There is nothing inherently wrong with the concept of build-to-rent (BTR) apartment schemes. Cost rental, the new State-subsidised rental system, is based on similar principles; both are designed to provide housing that remains in the rental market, with homes that cannot be sold off piecemeal to owner occupiers. However, while cost-rental housing is proving extremely popular, BTR has become the totem for all that’s wrong with the housing system.
When BTR was first proposed in mid-2015 by Dublin City Council officials preparing the 2016-2022 development plan, there was little kerfuffle, with more attention focused on other proposals such as increasing height and a reduction in apartment sizes in general.
Council officials presented it as fulfilling a particular need for purpose-built rental homes in specific parts of the city, such as the docklands. They could be smaller than general apartments, and with up to 50 per cent studios, but would therefore likely maintain lower rents than general apartments and be likely used by tenants seeking relatively short-term accommodation in the city.
It is tweaks by successive housing ministers to that original concept that have dragged sentiment around BTR to a point from which it may not recover. The changes, at national level, meant local authorities could no longer limit BTR schemes to specific areas, and applicants could apply for as many studio apartments as they liked. With BTR being the cheapest to build, in Dublin city at least, it displaced applications for build-to-sell apartment blocks almost entirely.

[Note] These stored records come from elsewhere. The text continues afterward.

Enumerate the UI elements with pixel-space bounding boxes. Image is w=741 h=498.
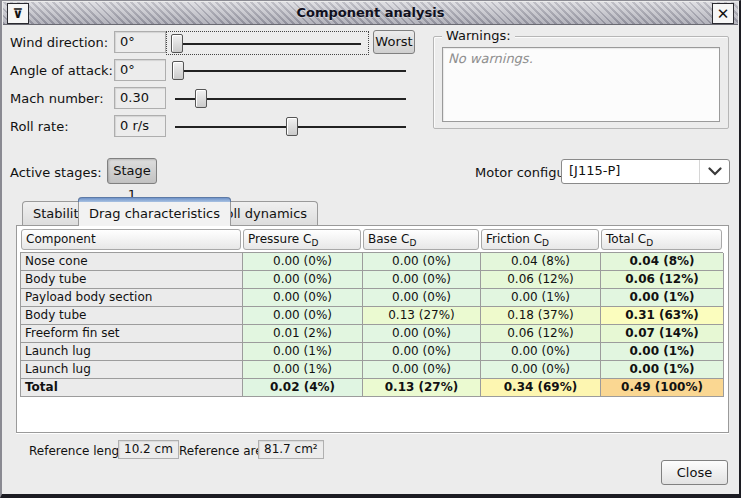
value-cell: 0.00 (0%) — [363, 325, 481, 343]
value-cell: 0.02 (4%) — [243, 379, 363, 397]
slider-thumb[interactable] — [195, 89, 207, 108]
warnings-list[interactable]: No warnings. — [442, 47, 720, 122]
value-cell: 0.49 (100%) — [601, 379, 724, 397]
angle-of-attack-label: Angle of attack: — [10, 63, 113, 78]
component-name-cell: Total — [21, 379, 243, 397]
active-stages-label: Active stages: — [10, 165, 102, 180]
chevron-down-icon — [699, 160, 729, 183]
roll-rate-slider[interactable] — [168, 115, 413, 139]
roll-rate-field[interactable]: 0 r/s — [114, 115, 166, 137]
motor-configuration-select[interactable]: [J115-P] — [561, 159, 730, 184]
component-name-cell: Freeform fin set — [21, 325, 243, 343]
column-header-pressure-cd[interactable]: Pressure CD — [243, 229, 361, 250]
worst-button[interactable]: Worst — [373, 30, 415, 54]
close-button[interactable]: Close — [661, 460, 728, 485]
slider-track — [174, 43, 361, 45]
value-cell: 0.00 (0%) — [363, 253, 481, 271]
window-title: Component analysis — [3, 5, 738, 20]
warnings-group: Warnings: No warnings. — [433, 36, 729, 129]
value-cell: 0.00 (0%) — [363, 343, 481, 361]
reference-length-value: 10.2 cm — [118, 440, 179, 459]
value-cell: 0.00 (0%) — [243, 289, 363, 307]
value-cell: 0.18 (37%) — [481, 307, 601, 325]
value-cell: 0.01 (2%) — [243, 325, 363, 343]
value-cell: 0.04 (8%) — [481, 253, 601, 271]
table-body: Nose cone0.00 (0%)0.00 (0%)0.04 (8%)0.04… — [20, 252, 723, 397]
value-cell: 0.31 (63%) — [601, 307, 724, 325]
drag-characteristics-panel: Component Pressure CD Base CD Friction C… — [16, 225, 729, 433]
table-row[interactable]: Nose cone0.00 (0%)0.00 (0%)0.04 (8%)0.04… — [21, 253, 723, 271]
close-icon: ✕ — [717, 5, 730, 23]
value-cell: 0.00 (0%) — [363, 361, 481, 379]
value-cell: 0.00 (0%) — [363, 289, 481, 307]
value-cell: 0.00 (1%) — [243, 361, 363, 379]
component-name-cell: Launch lug — [21, 343, 243, 361]
value-cell: 0.00 (1%) — [601, 343, 724, 361]
slider-thumb[interactable] — [171, 34, 183, 53]
value-cell: 0.34 (69%) — [481, 379, 601, 397]
component-name-cell: Body tube — [21, 271, 243, 289]
value-cell: 0.00 (0%) — [481, 343, 601, 361]
angle-of-attack-slider[interactable] — [168, 59, 413, 83]
column-header-friction-cd[interactable]: Friction CD — [481, 229, 599, 250]
component-name-cell: Body tube — [21, 307, 243, 325]
column-header-component[interactable]: Component — [21, 229, 241, 250]
value-cell: 0.13 (27%) — [363, 379, 481, 397]
wind-direction-slider[interactable] — [166, 31, 369, 55]
value-cell: 0.00 (0%) — [243, 271, 363, 289]
component-name-cell: Payload body section — [21, 289, 243, 307]
table-row[interactable]: Total0.02 (4%)0.13 (27%)0.34 (69%)0.49 (… — [21, 379, 723, 397]
slider-track — [175, 98, 406, 100]
slider-thumb[interactable] — [172, 61, 184, 80]
roll-rate-label: Roll rate: — [10, 119, 69, 134]
table-header: Component Pressure CD Base CD Friction C… — [20, 229, 723, 252]
component-name-cell: Nose cone — [21, 253, 243, 271]
value-cell: 0.07 (14%) — [601, 325, 724, 343]
value-cell: 0.06 (12%) — [601, 271, 724, 289]
value-cell: 0.06 (12%) — [481, 271, 601, 289]
value-cell: 0.00 (0%) — [363, 271, 481, 289]
mach-number-slider[interactable] — [168, 87, 413, 111]
title-bar[interactable]: ⊽ Component analysis ✕ — [3, 2, 738, 25]
motor-configuration-value: [J115-P] — [569, 163, 620, 178]
table-row[interactable]: Body tube0.00 (0%)0.13 (27%)0.18 (37%)0.… — [21, 307, 723, 325]
warnings-title: Warnings: — [442, 28, 515, 43]
drag-table: Component Pressure CD Base CD Friction C… — [20, 229, 723, 397]
slider-thumb[interactable] — [286, 117, 298, 136]
value-cell: 0.00 (1%) — [601, 361, 724, 379]
table-row[interactable]: Launch lug0.00 (1%)0.00 (0%)0.00 (0%)0.0… — [21, 361, 723, 379]
value-cell: 0.00 (0%) — [243, 307, 363, 325]
value-cell: 0.04 (8%) — [601, 253, 724, 271]
wind-direction-field[interactable]: 0° — [114, 31, 166, 53]
table-row[interactable]: Body tube0.00 (0%)0.00 (0%)0.06 (12%)0.0… — [21, 271, 723, 289]
value-cell: 0.06 (12%) — [481, 325, 601, 343]
angle-of-attack-field[interactable]: 0° — [114, 59, 166, 81]
component-analysis-dialog: ⊽ Component analysis ✕ Wind direction: A… — [0, 0, 741, 498]
value-cell: 0.13 (27%) — [363, 307, 481, 325]
no-warnings-text: No warnings. — [448, 51, 533, 66]
table-row[interactable]: Payload body section0.00 (0%)0.00 (0%)0.… — [21, 289, 723, 307]
value-cell: 0.00 (1%) — [243, 343, 363, 361]
column-header-base-cd[interactable]: Base CD — [363, 229, 479, 250]
table-row[interactable]: Freeform fin set0.01 (2%)0.00 (0%)0.06 (… — [21, 325, 723, 343]
mach-number-label: Mach number: — [10, 91, 104, 106]
reference-area-value: 81.7 cm² — [258, 440, 324, 459]
column-header-total-cd[interactable]: Total CD — [601, 229, 722, 250]
value-cell: 0.00 (0%) — [481, 361, 601, 379]
tab-drag-characteristics[interactable]: Drag characteristics — [78, 197, 231, 226]
mach-number-field[interactable]: 0.30 — [114, 87, 166, 109]
stage-1-toggle-button[interactable]: Stage 1 — [107, 158, 157, 184]
value-cell: 0.00 (0%) — [243, 253, 363, 271]
component-name-cell: Launch lug — [21, 361, 243, 379]
table-row[interactable]: Launch lug0.00 (1%)0.00 (0%)0.00 (0%)0.0… — [21, 343, 723, 361]
wind-direction-label: Wind direction: — [10, 35, 108, 50]
value-cell: 0.00 (1%) — [601, 289, 724, 307]
window-close-button[interactable]: ✕ — [712, 3, 734, 24]
slider-track — [175, 70, 406, 72]
value-cell: 0.00 (1%) — [481, 289, 601, 307]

It also became bound up with the maligned Strategic Housing Development (SHD) system which saw all larger apartment plans submitted directly to An Bord Pleanála, bypassing the local authority planning process. The SHD system is coming to an end this month and applications for large residential developments, including BTR, will once again be submitted to local authorities. Dublin City Council is developing new BTR rules, which are closer to its original concept, so perhaps there is hope for the rehabilitation of BTR.